In large, complex EDA problems, there are initially millions of possible paths to a solution. It’s similar to a maze: At the beginning, you have to pick an initial path to explore and see where it leads. The problem for designers is that the number of solution paths increases exponentially with the number of variables. Even the best algorithms can get tripped up if they start down a search path with no possible solution.
Bertacco and DeOrio’s game simulates ”satisfiability problems,” a common class of problem encountered in EDA. A satisfiability problem consists of a number of Boolean expressions that must be simultaneously satisfied and a number of variables that may be either true or false. As an example, consider a Boolean expression with two variables, x and y , satisfied only when x and y are different. There are two ways to satisfy this particular expression: by assigning x as true and y as false, or vice-versa.
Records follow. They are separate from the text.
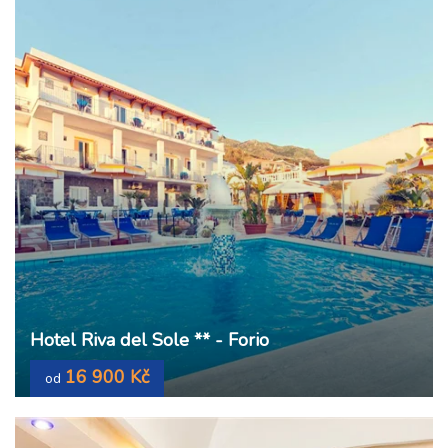
Hotel Riva del Sole ** - Forio
16 900 Kč
od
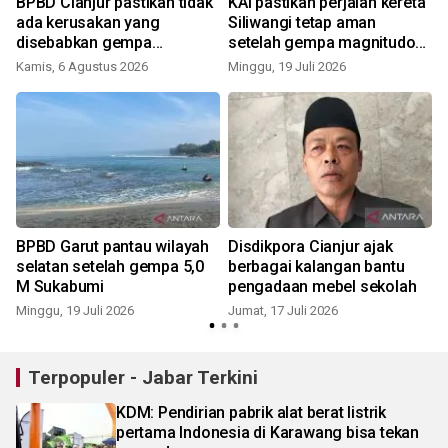
BPBD Cianjur pastikan tidak
KAI pastikan perjalan kereta
ada kerusakan yang
Siliwangi tetap aman
disebabkan gempa
setelah gempa magnitudo
Pangandaran
4.9 Sukabumi
Kamis, 6 Agustus 2026
Minggu, 19 Juli 2026
K
BPBD Garut pantau wilayah
Disdikpora Cianjur ajak
selatan setelah gempa 5,0
berbagai kalangan bantu
M Sukabumi
pengadaan mebel sekolah
Minggu, 19 Juli 2026
Jumat, 17 Juli 2026
R
Terpopuler - Jabar Terkini
KDM: Pendirian pabrik alat berat listrik
pertama Indonesia di Karawang bisa tekan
But other expressions may depend on the assignment of x as well.
Satisfiability problems are often an important part of the design verification stage of chip design. For example, they are used to find out what input combinations result in exposing a potential bug in the design. If no such combination exists, then the designers don’t have to worry about that particular bug.
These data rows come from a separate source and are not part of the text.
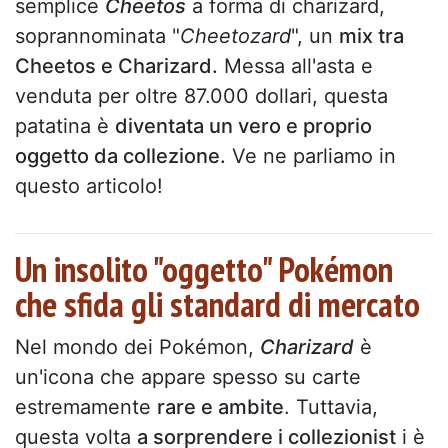
semplice
Cheetos
a forma di charizard,
soprannominata "
Cheetozard
", un
mix tra
Cheetos e Charizard.
Messa all'asta e
venduta per oltre 87.000 dollari, questa
patatina è
diventata un vero e proprio
oggetto da collezione.
Ve ne parliamo in
questo articolo!
Un insolito "oggetto" Pokémon
che sfida gli standard di mercato
Nel mondo dei Pokémon,
Charizard
è
un'icona che appare spesso su carte
estremamente
rare e ambite
. Tuttavia,
questa volta
a sorprendere i collezionist
i è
Modern satisfiability solvers tend to prioritize and limit their searches to a few paths that look promising. By using this method, however, they don’t always find the best configuration. What humans lack in brute-force speed, they tend to make up for with pattern recognition and intuition—the ability to know a good move without being able to explain why it’s good. And, most important, they like to play games. Take the game of Go, for instance. Humans can still easily beat the best software, because of creative thinking and visual reasoning.
In Bertacco and DeOrio’s game, satisfiability problems are translated to an array of buttons and bubbles. Each bubble represents a Boolean expression and turns green when satisfied. Players toggle the state of numerous buttons until all the bubbles are green. The game play closely resembles that of Lights Out and should appeal to fans of Minesweeper or Sudoku.
Adding a human component is a new idea in the EDA world, and Bertacco eagerly awaits the response of her colleagues. But the idea of harnessing human computing power has already proved valuable in other fields. For instance, reCAPTCHA (which IEEE Spectrum uses in its Web site’s comment section to stop spam) exploits a human’s superior ability to pull information from distorted images. NASA has used a similar approach to image analysis: In its Clickworkers program, volunteers identify surface features on asteroids and Mars.
Bertacco is quick to note that the preliminary version of the online game features problems that are easily solved by today’s satisfiability algorithms. Her team’s goal is to expand the proof of concept into a multiplayer game in which many participants work on subsections of a large puzzle. The team is looking at examples of massive multiplayer online games like World of Warcraft, where many players work together to solve large problems.
A multiplayer version is the only way humans will be able to tackle the large problems encountered in EDA. “We’re talking about tens of thousands of buttons,” says Bertacco, “and that’s just not feasible for an individual.”